> [WHAT NEEDS TO BE DONE] Repeat each entry as written, dropping any picture you find.

START DATASET RECORDS

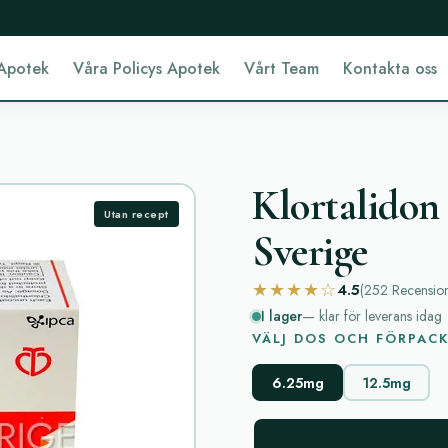
Apotek
Våra Policys Apotek
Vårt Team
Kontakta oss
Klortalidon 
Utan recept
Sverige
★★★★☆
4.5
(252
Recensio
I lager
— klar för leverans idag
VÄLJ DOS OCH FÖRPAC
6.25mg
12.5mg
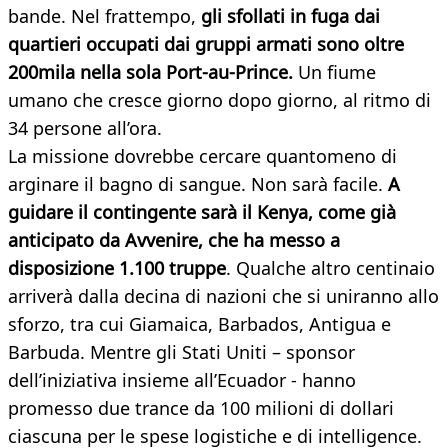
bande. Nel frattempo,
gli sfollati in fuga dai
quartieri occupati dai gruppi armati sono oltre
200mila nella sola Port-au-Prince.
Un fiume
umano che cresce giorno dopo giorno, al ritmo di
34 persone all’ora.
La missione dovrebbe cercare quantomeno di
arginare il bagno di sangue. Non sarà facile.
A
guidare il contingente sarà il Kenya, come già
anticipato da Avvenire, che ha messo a
disposizione 1.100 truppe
. Qualche altro centinaio
arriverà dalla decina di nazioni che si uniranno allo
sforzo, tra cui Giamaica, Barbados, Antigua e
Barbuda. Mentre gli Stati Uniti – sponsor
dell’iniziativa insieme all’Ecuador - hanno
promesso due trance da 100 milioni di dollari
ciascuna per le spese logistiche e di intelligence.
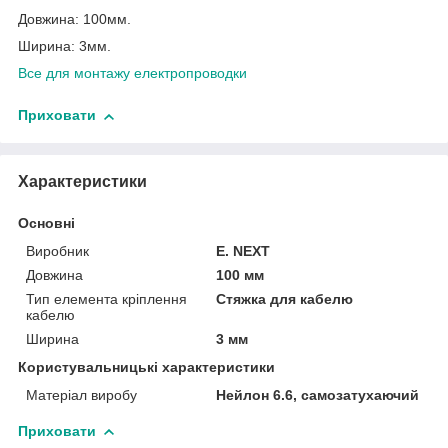
Довжина: 100мм.
Ширина: 3мм.
Все для монтажу електропроводки
Приховати
Характеристики
Основні
Виробник
E. NEXT
Довжина
100 мм
Тип елемента кріплення
Стяжка для кабелю
кабелю
Ширина
3 мм
Користувальницькі характеристики
Матеріал виробу
Нейлон 6.6, самозатухаючий
Приховати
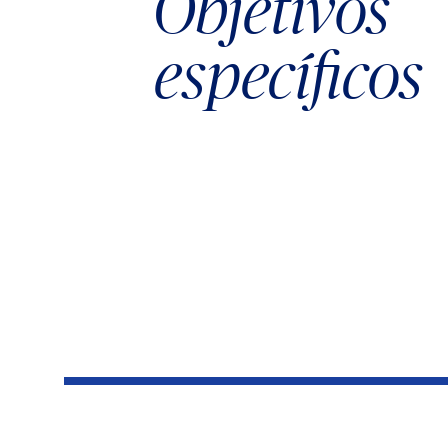
Objetivos
específicos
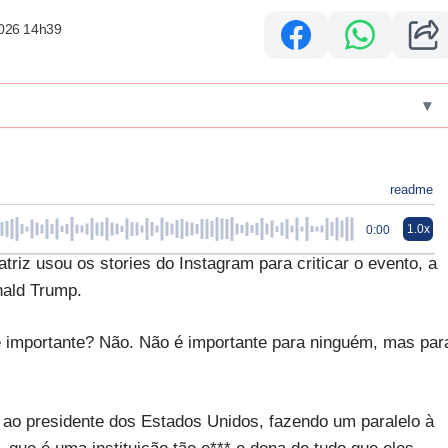
2026 14h39
▾
readme
1.0x
0:00
triz usou os stories do Instagram para criticar o evento, a
nald Trump.
é importante? Não. Não é importante para ninguém, mas par
e ao presidente dos Estados Unidos, fazendo um paralelo à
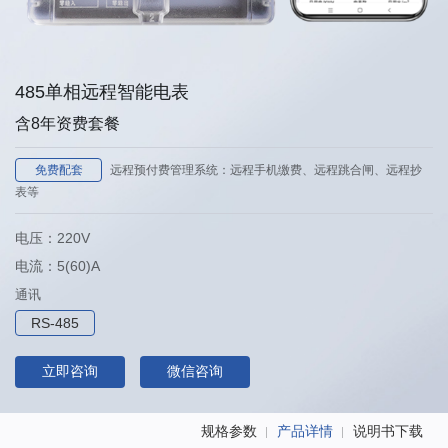
485单相远程智能电表
含8年资费套餐
免费配套
远程预付费管理系统：远程手机缴费、远程跳合闸、远程抄
表等
电压：220V
电流：5(60)A
通讯
RS-485
立即咨询
微信咨询
规格参数
产品详情
说明书下载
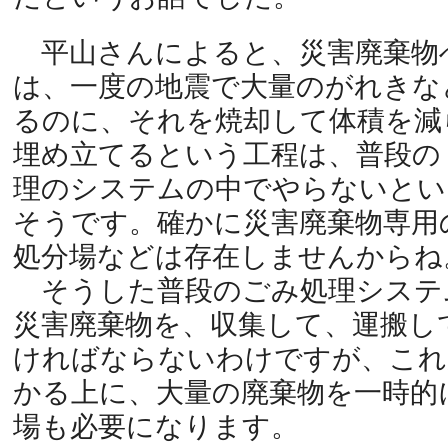
平山さんによると、災害廃棄物
は、一度の地震で大量のがれきな
るのに、それを焼却して体積を減
埋め立てるという工程は、普段の
理のシステムの中でやらないとい
そうです。確かに災害廃棄物専用
処分場などは存在しませんからね
そうした普段のごみ処理システ
災害廃棄物を、収集して、運搬し
ければならないわけですが、これ
かる上に、大量の廃棄物を一時的
場も必要になります。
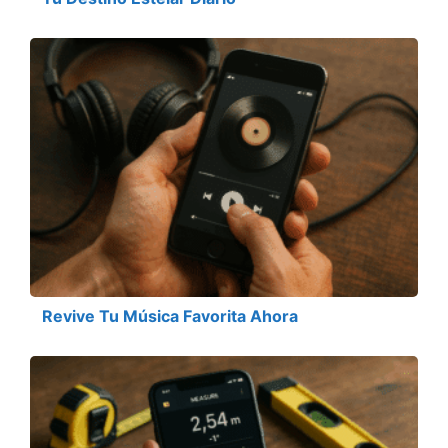
Revive Tu Música Favorita Ahora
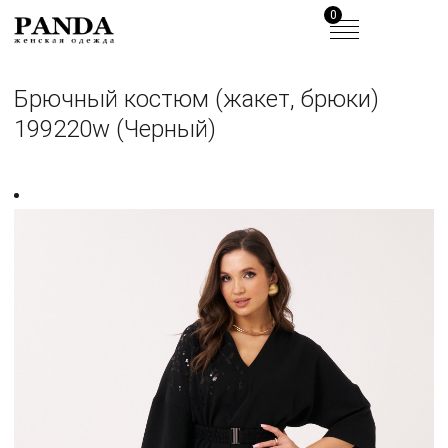
0
Брючный костюм (жакет, брюки)
199220w (Черный)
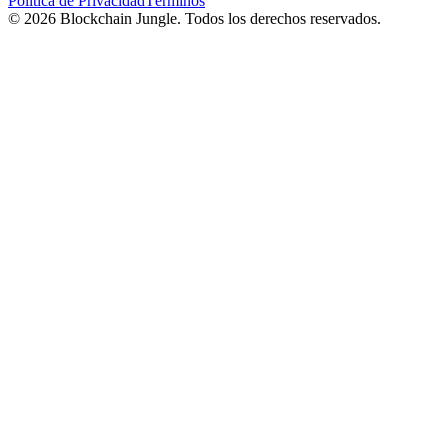
Política de Privacidad
Términos
© 2026 Blockchain Jungle. Todos los derechos reservados.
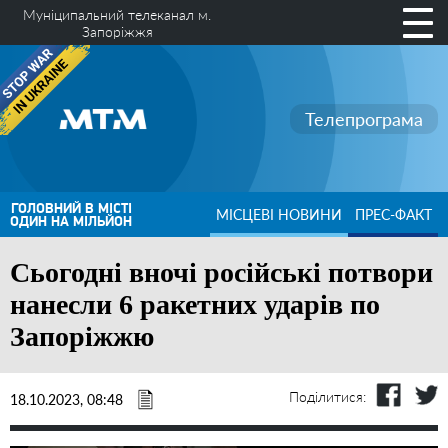
Муніципальний телеканал м.
Запоріжжя
Телепрограма
ГОЛОВНИЙ В МІСТІ
МІСЦЕВІ НОВИНИ
ПРЕС-ФАКТ
ОДИН НА МІЛЬЙОН
Сьогодні вночі російські потвори
нанесли 6 ракетних ударів по
Запоріжжю
Поділитися:
18.10.2023, 08:48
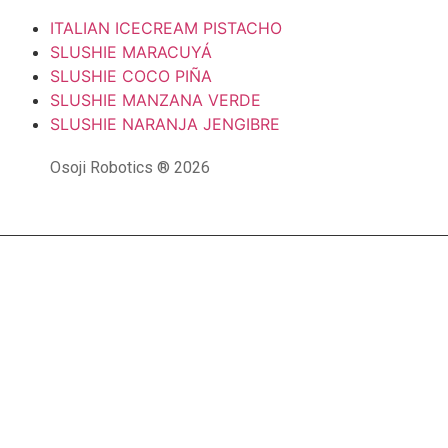
ITALIAN ICECREAM PISTACHO
SLUSHIE MARACUYÁ
SLUSHIE COCO PIÑA
SLUSHIE MANZANA VERDE
SLUSHIE NARANJA JENGIBRE
Osoji Robotics ® 2026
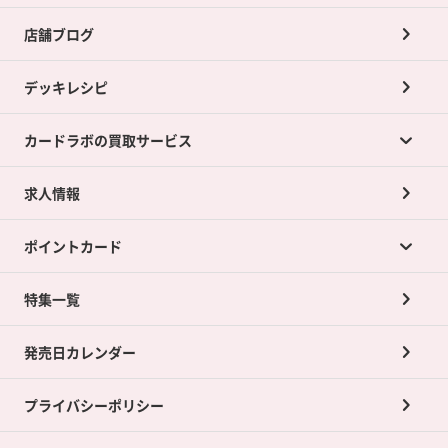
店舗ブログ
デッキレシピ
カードラボの買取サービス
求人情報
カードラボの買取サービスTOP
ポイントカード
店舗買取について
ネット買取について
特集一覧
ポイントカードTOP
買取承諾書について
発売日カレンダー
ポイント交換景品
プライバシーポリシー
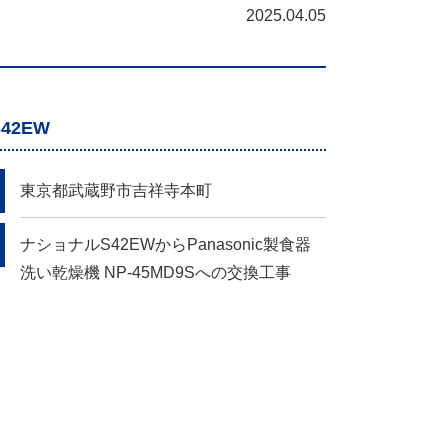
2025.04.05
42EW
東京都武蔵野市吉祥寺本町
ナショナルS42EWからPanasonic製食器
洗い乾燥機 NP-45MD9Sへの交換工事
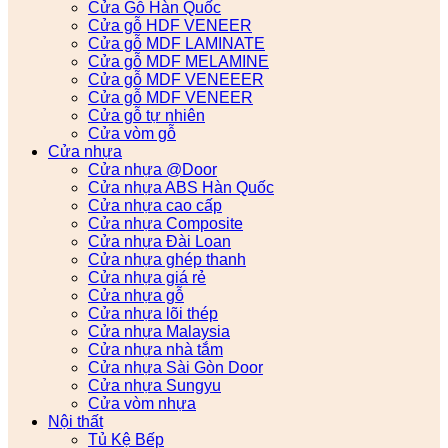
Cửa Gỗ Hàn Quốc
Cửa gỗ HDF VENEER
Cửa gỗ MDF LAMINATE
Cửa gỗ MDF MELAMINE
Cửa gỗ MDF VENEEER
Cửa gỗ MDF VENEER
Cửa gỗ tự nhiên
Cửa vòm gỗ
Cửa nhựa
Cửa nhựa @Door
Cửa nhựa ABS Hàn Quốc
Cửa nhựa cao cấp
Cửa nhựa Composite
Cửa nhựa Đài Loan
Cửa nhựa ghép thanh
Cửa nhựa giá rẻ
Cửa nhựa gỗ
Cửa nhựa lõi thép
Cửa nhựa Malaysia
Cửa nhựa nhà tắm
Cửa nhựa Sài Gòn Door
Cửa nhựa Sungyu
Cửa vòm nhựa
Nội thất
Tủ Kệ Bếp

END DATASET RECORDS

> [FINISHED TASK]
Apotek
Våra Policys Apotek
Vårt Team
Kontakta oss
Klortalidon 
Utan recept
Sverige
★★★★☆
4.5
(252
Recensio
I lager
— klar för leverans idag
VÄLJ DOS OCH FÖRPAC
6.25mg
12.5mg
bande. Nel frattempo,
gli sfollati in fuga dai
quartieri occupati dai gruppi armati sono oltre
200mila nella sola Port-au-Prince.
Un fiume
umano che cresce giorno dopo giorno, al ritmo di
34 persone all’ora.
La missione dovrebbe cercare quantomeno di
arginare il bagno di sangue. Non sarà facile.
A
guidare il contingente sarà il Kenya, come già
anticipato da Avvenire, che ha messo a
disposizione 1.100 truppe
. Qualche altro centinaio
arriverà dalla decina di nazioni che si uniranno allo
sforzo, tra cui Giamaica, Barbados, Antigua e
Barbuda. Mentre gli Stati Uniti – sponsor
dell’iniziativa insieme all’Ecuador - hanno
promesso due trance da 100 milioni di dollari
ciascuna per le spese logistiche e di intelligence.
Довжина: 100мм.
Ширина: 3мм.
Все для монтажу електропроводки
Приховати
Характеристики
Основні
Виробник
E. NEXT
Довжина
100 мм
Тип елемента кріплення
Стяжка для кабелю
кабелю
Ширина
3 мм
Користувальницькі характеристики
Матеріал виробу
Нейлон 6.6, самозатухаючий
Приховати
Objetivos
específicos
2026 14h39
▾
readme
1.0x
0:00
triz usou os stories do Instagram para criticar o evento, a
nald Trump.
é importante? Não. Não é importante para ninguém, mas par
e ao presidente dos Estados Unidos, fazendo um paralelo à
485单相远程智能电表
含8年资费套餐
免费配套
远程预付费管理系统：远程手机缴费、远程跳合闸、远程抄
表等
电压：220V
电流：5(60)A
通讯
RS-485
立即咨询
微信咨询
规格参数
产品详情
说明书下载
平山さんによると、災害廃棄物
は、一度の地震で大量のがれきな
るのに、それを焼却して体積を減
埋め立てるという工程は、普段の
理のシステムの中でやらないとい
そうです。確かに災害廃棄物専用
処分場などは存在しませんからね
そうした普段のごみ処理システ
災害廃棄物を、収集して、運搬し
ければならないわけですが、これ
かる上に、大量の廃棄物を一時的
場も必要になります。
Revive Tu Música Favorita Ahora
0
Брючный костюм (жакет, брюки)
199220w (Черный)
Política de Privacidad
Términos
© 2026 Blockchain Jungle. Todos los derechos reservados.
Муніципальний телеканал м.
Запоріжжя
Телепрограма
ГОЛОВНИЙ В МІСТІ
МІСЦЕВІ НОВИНИ
ПРЕС-ФАКТ
ОДИН НА МІЛЬЙОН
Сьогодні вночі російські потвори
нанесли 6 ракетних ударів по
Запоріжжю
Поділитися:
18.10.2023, 08:48
ITALIAN ICECREAM PISTACHO
SLUSHIE MARACUYÁ
SLUSHIE COCO PIÑA
SLUSHIE MANZANA VERDE
SLUSHIE NARANJA JENGIBRE
Osoji Robotics ® 2026
店舗ブログ
デッキレシピ
カードラボの買取サービス
求人情報
カードラボの買取サービスTOP
ポイントカード
店舗買取について
ネット買取について
特集一覧
ポイントカードTOP
買取承諾書について
発売日カレンダー
ポイント交換景品
プライバシーポリシー
2025.04.05
42EW
東京都武蔵野市吉祥寺本町
ナショナルS42EWからPanasonic製食器
洗い乾燥機 NP-45MD9Sへの交換工事
Cửa Gỗ Hàn Quốc
Cửa gỗ HDF VENEER
Cửa gỗ MDF LAMINATE
Cửa gỗ MDF MELAMINE
Cửa gỗ MDF VENEEER
Cửa gỗ MDF VENEER
Cửa gỗ tự nhiên
Cửa vòm gỗ
Cửa nhựa
Cửa nhựa @Door
Cửa nhựa ABS Hàn Quốc
Cửa nhựa cao cấp
Cửa nhựa Composite
Cửa nhựa Đài Loan
Cửa nhựa ghép thanh
Cửa nhựa giá rẻ
Cửa nhựa gỗ
Cửa nhựa lõi thép
Cửa nhựa Malaysia
Cửa nhựa nhà tắm
Cửa nhựa Sài Gòn Door
Cửa nhựa Sungyu
Cửa vòm nhựa
Nội thất
Tủ Kệ Bếp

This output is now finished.